This application claims priority from U.S. Provisional patent application Ser. No. (Attorney Docket No. 24061.392), filed on Nov. 30, 2004, and entitled “A METHOD FOR DECREASING A DIELECTRIC CONSTANT OF A LOW-K FILM”.

BACKGROUND

The manufacture of integrated circuits in a semiconductor device involves the formation of a sequence of layers that are categorized by their location in the front end of the line (FEOL) or in the back end of the line (BEOL). In BEOL processing, metal interconnects and vias form horizontal and vertical connections between layers and these metal lines are separated by insulating or dielectric materials to prevent capacitive coupling. As the dimensions of the wiring and the intermetal distances have steadily decreased in order to satisfy a constant demand for higher performance in electronic devices, the challenge to prevent crosstalk between the metal lines has become increasingly important.

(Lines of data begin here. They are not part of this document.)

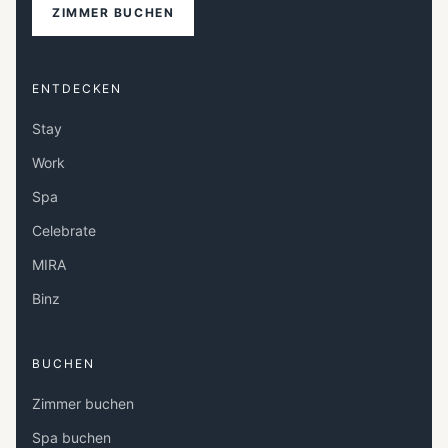
ZIMMER BUCHEN
ENTDECKEN
Stay
Work
Spa
Celebrate
MIRA
Binz
BUCHEN
Zimmer buchen
Spa buchen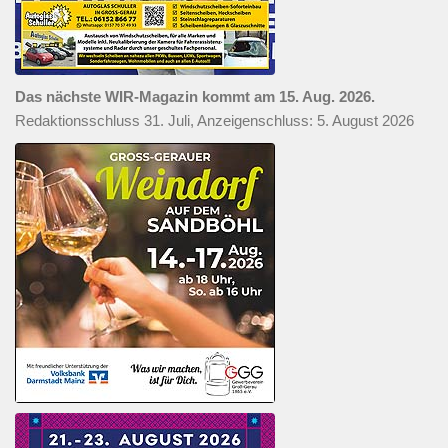
Das nächste WIR-Magazin kommt am 15. Aug. 2026.
Redaktionsschluss 31. Juli, Anzeigenschluss: 5. August 2026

Recent efforts in semiconductor manufacturing have generally centered on decreasing the resistivity of metal wiring used for via and interconnects by switching from aluminum to copper and reducing the dielectric constant of the insulating or dielectric materials between the conductive layers. For more advanced technologies, such as the 100 nm and 130 nm technology nodes, new materials are needed to improve upon a dielectric constant (k) of about 4 for SiO₂.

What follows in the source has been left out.